LA TRIFUCA Y LA GUERRA
Por GABRIEL ELORRIAGA
La dimisión del jefe del Estado Mayor de la Defensa –aparte las circunstancias de órdenes cumplidas por el general Villarroya- es sintomática, junto a la interinidad del ministro de Sanidad, de la insuficiencia operativa del Gobierno para hacer la guerra contra una pandemia global. Los actuales gobiernos de los países occidentales están en un singular estado de guerra para salvar las vidas, la salud y la economía de sus habitantes. Es una guerra contra una pandemia que ha matado a dos millones de personas por enfermedad y está por saber cuántas por pobreza. Una pandemia que no es una gripe estacional sino una amenaza cuyo coste aún no podemos medir en vidas y en economía y trabajo de los ciudadanos libres que solo puede vencerse con la vacunación masiva y rápida contra el virus y sus posibles variantes.

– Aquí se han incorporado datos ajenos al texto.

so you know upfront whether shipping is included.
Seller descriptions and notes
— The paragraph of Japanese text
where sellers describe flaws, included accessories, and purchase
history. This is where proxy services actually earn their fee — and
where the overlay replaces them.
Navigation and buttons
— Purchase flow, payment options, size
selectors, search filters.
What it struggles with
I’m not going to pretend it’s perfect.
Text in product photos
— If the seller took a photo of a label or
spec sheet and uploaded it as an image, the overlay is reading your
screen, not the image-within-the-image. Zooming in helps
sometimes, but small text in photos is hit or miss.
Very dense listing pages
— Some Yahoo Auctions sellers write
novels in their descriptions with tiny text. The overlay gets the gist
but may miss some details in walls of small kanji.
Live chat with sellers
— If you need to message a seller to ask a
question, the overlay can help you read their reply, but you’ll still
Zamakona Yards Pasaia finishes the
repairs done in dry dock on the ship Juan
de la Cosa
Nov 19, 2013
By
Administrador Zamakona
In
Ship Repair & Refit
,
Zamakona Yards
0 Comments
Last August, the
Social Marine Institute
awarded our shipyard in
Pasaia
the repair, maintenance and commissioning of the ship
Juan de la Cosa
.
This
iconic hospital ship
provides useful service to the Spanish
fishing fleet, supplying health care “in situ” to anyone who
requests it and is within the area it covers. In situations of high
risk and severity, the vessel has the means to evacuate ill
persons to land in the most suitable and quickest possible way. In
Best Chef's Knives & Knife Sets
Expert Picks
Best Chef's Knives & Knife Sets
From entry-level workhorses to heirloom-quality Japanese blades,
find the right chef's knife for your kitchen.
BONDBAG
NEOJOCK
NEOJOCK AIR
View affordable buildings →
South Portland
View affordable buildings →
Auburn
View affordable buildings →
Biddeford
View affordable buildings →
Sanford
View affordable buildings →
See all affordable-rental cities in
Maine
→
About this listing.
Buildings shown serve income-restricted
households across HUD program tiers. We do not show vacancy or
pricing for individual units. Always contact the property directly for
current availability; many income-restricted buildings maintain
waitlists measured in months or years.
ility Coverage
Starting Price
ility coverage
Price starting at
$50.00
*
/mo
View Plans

En esta guerra España no es un sujeto pasivo sino parte activa especialmente comprometida por su situación geográfica entre Europa y África y su red de intercambios como potencia turística y país de acogida de emigración. Por eso el esfuerzo de un Gobierno que estuviese a la altura de las circunstancias debería dedicarse obsesivamente a ganar esa guerra con todas las energías nacionales y no a perderse en trifulcas políticas de segundo orden. Una guerra no permite distracciones ni negligencias. Hay que ganarla a toda costa.

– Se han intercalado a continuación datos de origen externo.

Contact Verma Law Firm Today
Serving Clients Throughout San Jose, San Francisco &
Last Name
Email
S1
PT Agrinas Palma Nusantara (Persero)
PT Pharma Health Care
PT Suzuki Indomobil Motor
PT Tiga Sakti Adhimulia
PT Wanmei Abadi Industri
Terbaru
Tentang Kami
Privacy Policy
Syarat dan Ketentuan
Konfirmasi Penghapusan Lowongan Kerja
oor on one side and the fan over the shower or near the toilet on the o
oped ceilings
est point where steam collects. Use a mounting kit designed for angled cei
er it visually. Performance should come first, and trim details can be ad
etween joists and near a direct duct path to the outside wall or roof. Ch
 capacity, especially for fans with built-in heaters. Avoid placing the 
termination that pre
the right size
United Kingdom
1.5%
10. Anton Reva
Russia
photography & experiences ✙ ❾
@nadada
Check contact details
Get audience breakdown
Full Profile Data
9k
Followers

El actual Gobierno de España no ha entendido este reto. El saliente ministro de Sanidad no lo hace por razones derivadas de su cargo sino para participar en una trifulca entre partidos participes en unas elecciones en Cataluña mantenidas en su fecha sin tener en cuenta si a los electores les convendría sanitariamente tal fecha o si al resto de los españoles les convendría acentuar las medidas de prevención en cuanto a toques de queda o limitación de actividades que, si se aplicasen en todo el territorio nacional, serían argumento inesquivable para aplazar dichas elecciones. Para el Gobierno lo único importante es que Salvador Illa goce de las ventajas de su exposición televisiva como ministro en favor de sus pretensiones como candidato y antes que se produzca el desgaste de su imagen por la lentitud y las irregularidades del proceso de vacunación. Tendría cierta justificación que la tal candidatura de Illa pretendiese redimir a Cataluña de la decadencia a la que le ha llevado el nacionalismo y que Illa, como ministro del Gobierno de España, fuese un defensor acérrimo del mantenimiento en Cataluña de los valores constitucionales. Pero Illa va a unas elecciones presionadas para, según los resultados, pactar con los partidos separatistas alguna fórmula de contraprestaciones para que Pedro Sánchez siga contando con los votos separatistas en su bodrio parlamentario. El polivalente ministro de Sanidad no está donde estaba para hacer la guerra a la pandemia sino para confrontarse en una trifulca regional de resultados inciertos. El jefe del Estado Mayor tampoco estaba para movilizar los medios militares para acelerar el proceso de vacunación del pueblo sino para aplicar unas órdenes en que, según parece, eran preferentes los componentes destinados a misiones militares en el exterior y no a los que se hubiese necesitado para cooperar en una campaña de vacunación masiva.